Expected results: Implement additional analysis and quantum calculation methods, such as ELF (electron localization function), AIM (Bader's Atoms-in-Molecules) techniques, and/or DDEC6 atomic charges, with examples and tests.
Suggested Readings:
Prerequisites: Experience with Python and linear algebra (including numpy, scipy), some experience with numerical methods suggested.
Mentor: Geoff Hutchison (geoffh at pitt dot edu) and/or Karol Langner (karol.langner at gmail dot com)
Project: Implement new parsers
Brief explanation: There are outstanding issues on GitHub for supporting more programs, and parsing binary files for various QM programs (e.g. Gaussian, NWChem, and ORCA).
Expected results: Generate test data and unit tests, and implement new parsers.
Prerequisites: Experience with Python, and ideally familiarity with computational chemistry programs.
Mentor: Adam Tenderholt (atenderholt at gmail dot com) and/or Karol Langner (karol.langner at gmail dot com)
Project: Discovering computational chemistry content online
Brief explanation: There are tens or hundreds of thousands of computational chemistry results available online - let's mine them!

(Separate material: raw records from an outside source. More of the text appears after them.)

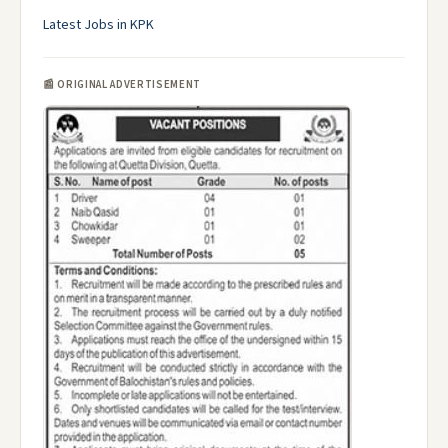
Latest Jobs in KPK
📰 ORIGINAL ADVERTISEMENT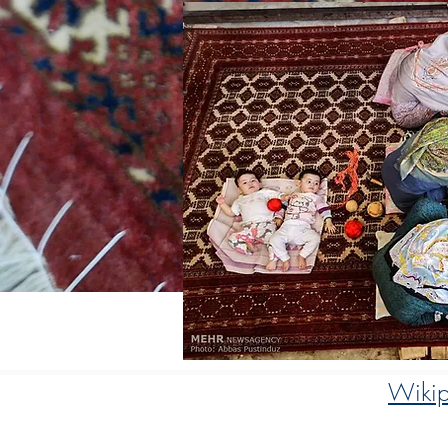
Wikip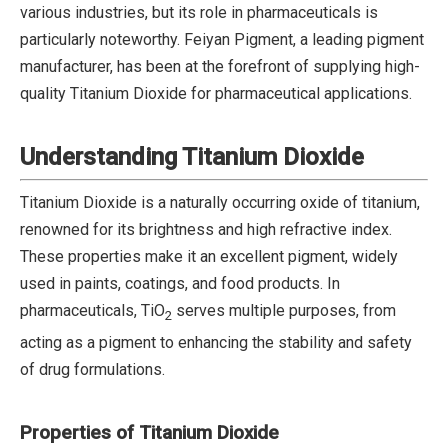
various industries, but its role in pharmaceuticals is
particularly noteworthy. Feiyan Pigment, a leading pigment
manufacturer, has been at the forefront of supplying high-
quality Titanium Dioxide for pharmaceutical applications.
Understanding Titanium Dioxide
Titanium Dioxide is a naturally occurring oxide of titanium,
renowned for its brightness and high refractive index.
These properties make it an excellent pigment, widely
used in paints, coatings, and food products. In
pharmaceuticals, TiO
serves multiple purposes, from
2
acting as a pigment to enhancing the stability and safety
of drug formulations.
Properties of Titanium Dioxide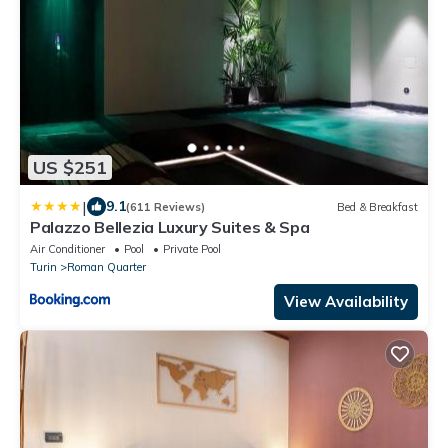
US $251
|
9.1
(611 Reviews)
Bed & Breakfast
Palazzo Bellezia Luxury Suites & Spa
Air Conditioner
Pool
Private Pool
Turin
Roman Quarter
View Availability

Expected results: Build a crawler that identifies and indexes computational chemistry logfiles online, and provides the ability to extract the data they contain with cclib.
Prerequisites: Experience with Python, and ideally familiarity with computational chemistry and web indexing.
Mentor: Karol Langner (karol.langner at gmail dot com)
3Dmol.js Project Ideas
3Dmol.js is a modern, object-oriented JavaScript library for visualizing molecular data that is forked from GLmol. A particular emphasis is placed on performance.
Project: Improve 3Dmol.js
Brief explanation: Make significant improvements to 3Dmol.js functionality or performance.
Expected results: This is an open-ended project that must be driven by the applicant. A strong proposal will identify significant shortcomings in the current code and explain how it will be addressed. The GitHub Issues page may provide some ideas. A proposal must include a significant initial pull request.
Prerequisites: Experience with JavaScript and client-server programming, some experience with OpenGL/WebGL ideal, but not necessary.
Mentor: David Koes l (dkoes@pitt.edu)
gnina Project Ideas
gnina is a C/C++ framework for applying deep learning to molecular docking.
Project: Improve gnina
Brief explanation: Make significant improvements to gnina functionality or performance.
Expected results: This is an open-ended project that must be driven by the applicant. A strong proposal will identify significant shortcomings in the current code and explain how it will be addressed. The GitHub Issues page may provide some ideas. A proposal must include a significant initial pull request.
Prerequisites: Experience with CUDA/C/C++ programming and the basics of deep learning.
Mentor: David Koes l (dkoes@pitt.edu)
RDKit Project Ideas
The RDKit is a BSD licensed open source cheminformatics toolkit written in C++ with wrappers for use from Python, Java, and C#. The RDKit also provides "cartridge" functionality that allows chemical searching in the open-source relational database PostgreSQL.
Project: Integrate trained neural networks into the RDKit
Brief explanation: There's a lot of work going on to train and use neural networks that use the RDKit. It would be great to be able to use some of those trained networks from inside the RDKit itself. A couple of examples that immediately come to mind here are ANI-2X (https://chemrxiv.org/articles/Extending_the_Applicability_of_the_ANI_Deep_Learning_Molecular_Potential_to_Sulfur_and_Halogens/11819268) and CDDD (https://github.com/jrwnter/cddd). The idea in this project would be create the required Python and C++ infrastructure to translate a trained neural network into a form that it can be used from C++ and then integrate ANI-2X using that infrastructure. As a stretch goal the trained network for CDDD would be integrated.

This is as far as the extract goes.